0
votes

I'm writing a simple streaming pipeline (Apache Beam 2.11 SDK, Python 2.7.10) and run it on Dataflow runner, read form Pub/Sub >> apply element-wise beam.Map() transsform >> sink to BigQuery (The code is https://github.com/vibhorj/gcp/blob/master/df/streaming.py)

As you can see in screenshot below, it's just stuck at step 2, map() transform. Input collections has read 265 elements, but Output collections is empty. Even though Data Watermark for this step is progressing in almost realtime !

Nothing gets streamed to BQ either (I confirmed it by running a query: SELECT * FROM sw.payload). Can anyone explain what's wrong in my code that's preventing data form flowing through the pipeline steps? I expected things to stream to BQ sink in almost real time as messages are published to PubSub.

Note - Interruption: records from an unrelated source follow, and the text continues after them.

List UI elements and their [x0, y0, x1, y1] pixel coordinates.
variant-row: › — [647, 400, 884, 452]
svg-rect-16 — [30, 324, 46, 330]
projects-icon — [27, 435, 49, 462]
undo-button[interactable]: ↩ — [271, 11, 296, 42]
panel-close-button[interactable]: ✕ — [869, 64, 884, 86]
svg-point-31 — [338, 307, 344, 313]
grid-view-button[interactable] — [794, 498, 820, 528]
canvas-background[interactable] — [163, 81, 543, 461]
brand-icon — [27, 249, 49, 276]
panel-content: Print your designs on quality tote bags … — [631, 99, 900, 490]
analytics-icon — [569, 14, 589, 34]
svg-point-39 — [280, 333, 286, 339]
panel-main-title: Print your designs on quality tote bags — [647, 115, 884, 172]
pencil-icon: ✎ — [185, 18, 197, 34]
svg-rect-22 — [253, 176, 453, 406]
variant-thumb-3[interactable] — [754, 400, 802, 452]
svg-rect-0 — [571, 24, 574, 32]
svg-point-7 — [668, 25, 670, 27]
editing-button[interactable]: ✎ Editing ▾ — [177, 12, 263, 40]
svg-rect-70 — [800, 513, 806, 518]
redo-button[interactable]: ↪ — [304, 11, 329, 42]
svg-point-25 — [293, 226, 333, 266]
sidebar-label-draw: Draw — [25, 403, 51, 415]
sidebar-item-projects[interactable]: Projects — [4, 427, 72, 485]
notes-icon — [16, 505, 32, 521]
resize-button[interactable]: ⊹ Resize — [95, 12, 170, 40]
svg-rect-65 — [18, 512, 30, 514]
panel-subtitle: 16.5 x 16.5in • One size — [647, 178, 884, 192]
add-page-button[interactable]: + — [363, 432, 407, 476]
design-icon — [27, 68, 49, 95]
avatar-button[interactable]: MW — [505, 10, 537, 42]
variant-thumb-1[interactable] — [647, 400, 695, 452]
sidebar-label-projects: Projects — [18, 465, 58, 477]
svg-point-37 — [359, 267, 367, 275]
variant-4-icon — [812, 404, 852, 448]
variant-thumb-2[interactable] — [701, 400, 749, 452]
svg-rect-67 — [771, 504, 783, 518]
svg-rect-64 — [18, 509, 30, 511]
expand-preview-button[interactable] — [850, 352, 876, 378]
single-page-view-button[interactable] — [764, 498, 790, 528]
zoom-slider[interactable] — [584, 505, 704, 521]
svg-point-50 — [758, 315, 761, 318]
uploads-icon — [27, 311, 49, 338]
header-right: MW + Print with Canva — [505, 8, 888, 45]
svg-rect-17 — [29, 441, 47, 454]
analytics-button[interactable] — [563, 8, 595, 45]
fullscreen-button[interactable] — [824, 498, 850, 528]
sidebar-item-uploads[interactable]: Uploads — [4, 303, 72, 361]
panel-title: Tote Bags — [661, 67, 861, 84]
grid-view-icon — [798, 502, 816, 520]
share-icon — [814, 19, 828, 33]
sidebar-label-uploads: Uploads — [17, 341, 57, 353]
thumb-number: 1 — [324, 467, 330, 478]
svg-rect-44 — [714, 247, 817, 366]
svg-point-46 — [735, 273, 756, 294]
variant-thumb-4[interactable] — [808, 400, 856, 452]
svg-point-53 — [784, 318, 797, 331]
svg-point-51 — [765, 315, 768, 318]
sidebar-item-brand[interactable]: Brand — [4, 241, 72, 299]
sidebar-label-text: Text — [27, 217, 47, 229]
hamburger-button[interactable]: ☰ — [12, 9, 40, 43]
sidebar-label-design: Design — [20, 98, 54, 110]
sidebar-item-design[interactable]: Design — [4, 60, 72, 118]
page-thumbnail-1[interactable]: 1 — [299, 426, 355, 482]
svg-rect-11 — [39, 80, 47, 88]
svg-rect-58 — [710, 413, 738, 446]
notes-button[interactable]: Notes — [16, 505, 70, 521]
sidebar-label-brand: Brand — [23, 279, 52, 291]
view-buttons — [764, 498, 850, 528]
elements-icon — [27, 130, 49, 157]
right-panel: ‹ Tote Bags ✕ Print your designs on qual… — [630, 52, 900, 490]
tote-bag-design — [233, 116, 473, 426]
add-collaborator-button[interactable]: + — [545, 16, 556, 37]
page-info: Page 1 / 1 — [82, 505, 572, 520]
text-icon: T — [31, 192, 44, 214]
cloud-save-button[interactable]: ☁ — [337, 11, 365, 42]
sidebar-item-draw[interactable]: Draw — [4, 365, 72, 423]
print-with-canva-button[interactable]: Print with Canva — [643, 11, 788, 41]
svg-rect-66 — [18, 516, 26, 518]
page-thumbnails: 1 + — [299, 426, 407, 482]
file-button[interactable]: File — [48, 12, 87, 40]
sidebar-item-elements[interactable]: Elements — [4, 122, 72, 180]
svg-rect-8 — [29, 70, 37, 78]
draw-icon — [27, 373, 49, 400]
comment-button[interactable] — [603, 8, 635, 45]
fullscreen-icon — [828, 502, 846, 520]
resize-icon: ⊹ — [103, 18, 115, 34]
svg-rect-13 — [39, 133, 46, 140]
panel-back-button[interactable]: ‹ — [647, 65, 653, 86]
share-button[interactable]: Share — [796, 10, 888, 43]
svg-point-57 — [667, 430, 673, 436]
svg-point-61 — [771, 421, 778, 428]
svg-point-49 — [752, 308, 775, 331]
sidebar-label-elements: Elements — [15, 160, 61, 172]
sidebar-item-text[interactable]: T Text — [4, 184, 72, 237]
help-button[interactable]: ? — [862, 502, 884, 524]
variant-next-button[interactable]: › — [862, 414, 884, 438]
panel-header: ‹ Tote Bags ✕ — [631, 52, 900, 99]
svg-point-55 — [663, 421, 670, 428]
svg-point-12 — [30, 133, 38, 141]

I'm not using any grouping / aggregates transforms and thus don't see any reason Windowing / Triggers could potentially be causing any issues here (correct me if I'm mistaken!).

Thanks in advance for any clue to fix this!

: UPDATE: wrote another pipeline from scratch and it seems to work fine, within <10sec data showed up in BQ! for this pipeline, the data seems to stuck in BQ Streaming buffer (see screenshot, taken @22:15:00). Found another related SO thread Streaming buffer - Google BigQuery but that din't solve my issues either!

3
Can you share the code in your pipeline and your Map transform? That way we can try to figure out what may be going onPablo
How long does your pipeline run without writing to BQ? The BQ sink bufffers some data before sending it to BQ. It could be that it's still being buffered. You could specify a lower batch_size to WriteToBigQuery to force it to write more often: github.com/apache/beam/blob/v2.11.0/sdks/python/apache_beam/io/…Pablo
If that's not helping, then you may need to file a support ticket with GCP so that someone can take a look at your pipeline.Pablo
Thanks Pablo. I waited 1-2 hours before running query against BQ data. and there still was no data. Only after 4-5 hours wait, the data appeared in BQ table. Is that long delay expected ? Unfortunately I'm not a paid GCP customer (just learning on Free Trial account), so i'm not are if I've possibility to file support ticket... from your response it seems there's nothing fundamentally wrong in my code though, it's just the way the service works or some bug perhaps..Vibhor Jain

3 Answers

1
votes

Apache Beam's transforms to Read / Write from data sources have a number of optimizations / tricks.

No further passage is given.